By now, anyone who has a TV or computer has seen appalling scenes of farm cruelty against chickens, turkeys, calves, cows and pigs. Are conditions as bad as the activists say or do they have an "agenda" which is to make people go vegetarian?
Sadly, US commercial farms are as bad as they say and many reporters have exposed the same conditions.
In 2004, the Chicago Tribune's Andrew Martin reported that "dozens of dead piglets are dumped in piles or encased in pools of manure beneath the floor, having drowned there after falling through a hole," as he visited the HKY Farm in Bloomfield, NE. "Dead hogs remain in their cages, discarded and stiff in walkways or rotting in pens as other pigs gnaw at their carcasses. Many of the 1,800 or so pigs that are alive are emaciated, crippled or covered with open sores, having been poked by jagged iron bars from broken cages or fallen through slats that separate them from the manure pits below," he wrote.
Then, Rolling Stone ran an expose about Smithfield hog operations called, "Boss Hog," two years later with a photo of a mountain of dead, pink pigs looking eerily like children."
The liquid in the infamous the "holding ponds" of manure, is not brown, says author, Jeff Tietz. "The interactions between the bacteria and blood and afterbirths and stillborn piglets and urine and excrement and chemicals and drugs turn the lagoons pink," he writes. "Even light rains can cause lagoons to overflow; major floods have transformed entire counties into pig-sh** bayous. To alleviate swelling lagoons, workers sometimes pump the sh** out of them and spray the waste on surrounding fields, which results in what the industry daintily refers to as 'overapplication.' This can turn hundreds of acres-- thousands of football fields--into shallow mud puddles of pig sh**. Tree branches drip with pig sh**."

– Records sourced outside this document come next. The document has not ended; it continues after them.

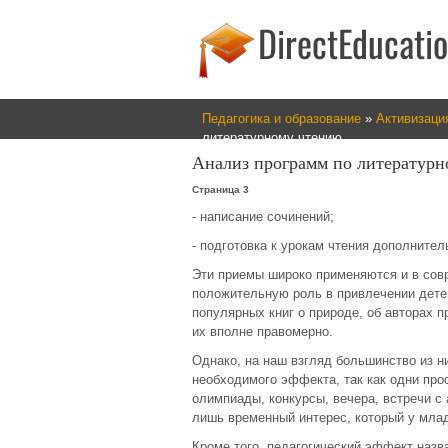
Педагогика и образование
»
Активизаци
литературному чтению
Анализ программ по литератур
Страница 3
- написание сочинений;
- подготовка к урокам чтения дополните
Эти приемы широко применяются и в сов
положительную роль в привлечении детей
популярных книг о природе, об авторах п
их вполне правомерно.
Однако, на наш взгляд большинство из 
необходимого эффекта, так как одни прос
олимпиады, конкурсы, вечера, встречи с 
лишь временный интерес, который у мла
Кроме того, педагогический эффект наз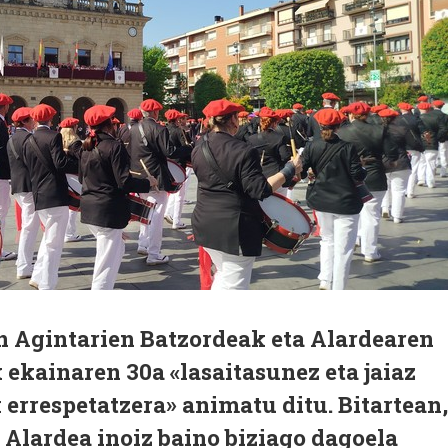
en Agintarien Batzordeak eta Alardearen
ekainaren 30a «lasaitasunez eta jaiaz
 errespetatzera» animatu ditu. Bitartean,
 Alardea inoiz baino biziago dagoela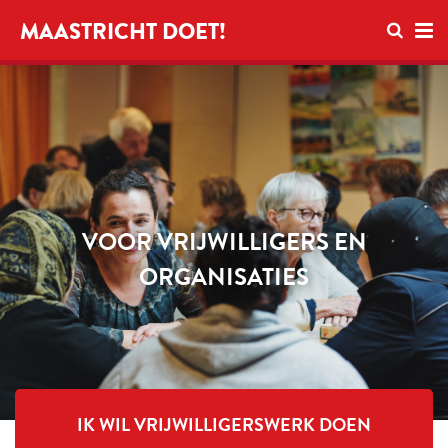
Open zo
MAASTRICHT DOET!
Ope
VOOR VRIJWILLIGERS EN
ORGANISATIES
IK WIL VRIJWILLIGERSWERK DOEN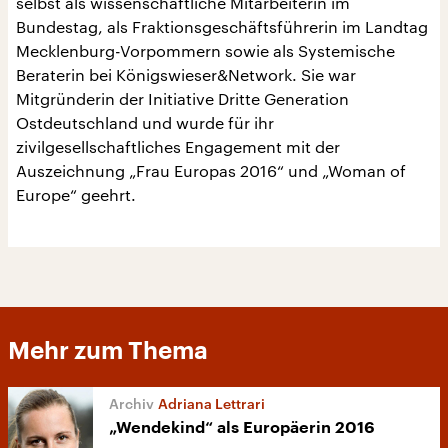
selbst als wissenschaftliche Mitarbeiterin im
Bundestag, als Fraktionsgeschäftsführerin im Landtag
Mecklenburg-Vorpommern sowie als Systemische
Beraterin bei Königswieser&Network. Sie war
Mitgründerin der Initiative Dritte Generation
Ostdeutschland und wurde für ihr
zivilgesellschaftliches Engagement mit der
Auszeichnung „Frau Europas 2016“ und „Woman of
Europe“ geehrt.
Mehr zum Thema
Adriana Lettrari
„Wendekind“ als Europäerin 2016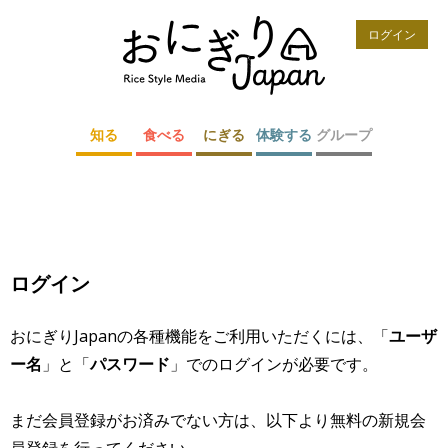
ログイン
知る
食べる
にぎる
体験する
グループ
ログイン
おにぎりJapanの各種機能をご利用いただくには、「
ユーザ
ー名
」と「
パスワード
」でのログインが必要です。
まだ会員登録がお済みでない方は、以下より無料の新規会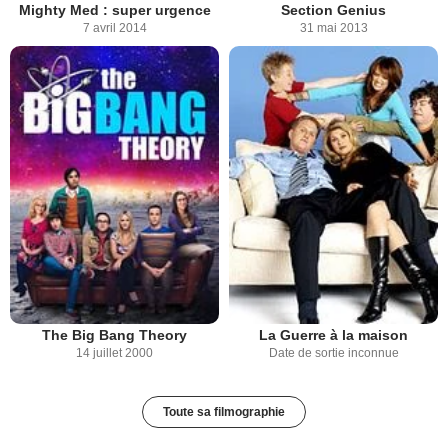
Mighty Med : super urgence
Section Genius
7 avril 2014
31 mai 2013
The Big Bang Theory
La Guerre à la maison
14 juillet 2000
Date de sortie inconnue
Toute sa filmographie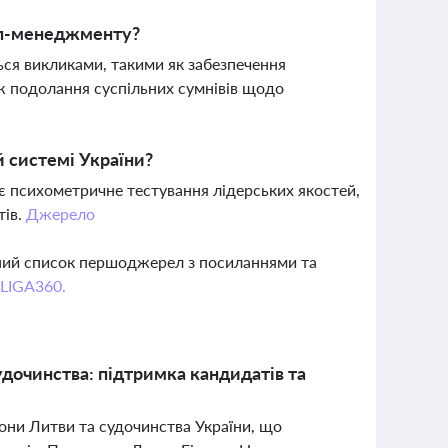
топ-менеджменту?
ься викликами, такими як забезпечення
ж подолання суспільних сумнівів щодо
й системі України?
ає психометричне тестування лідерських якостей,
тів.
Джерело
вний список першоджерел з посиланнями та
 LIGA360.
удочинства: підтримка кандидатів та
рони Литви та судочинства України, що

Meanwhile, National Public Radio contributor Daniel Zwerdling gave graphic coverage of chicken slaughter for the now defunct Gourmet magazine, almost unprecedented in a foodie magazine, including the one million birds a year that the chicken industry admits are boiled alive because they miss the stunner.
Revelations of cruelty can have immediate, viral results. Food giants often suspend the suppliers caught red-handed. Yet until prosecuting attorneys take charges against animals and specifically food animals seriously the cruelty will continue.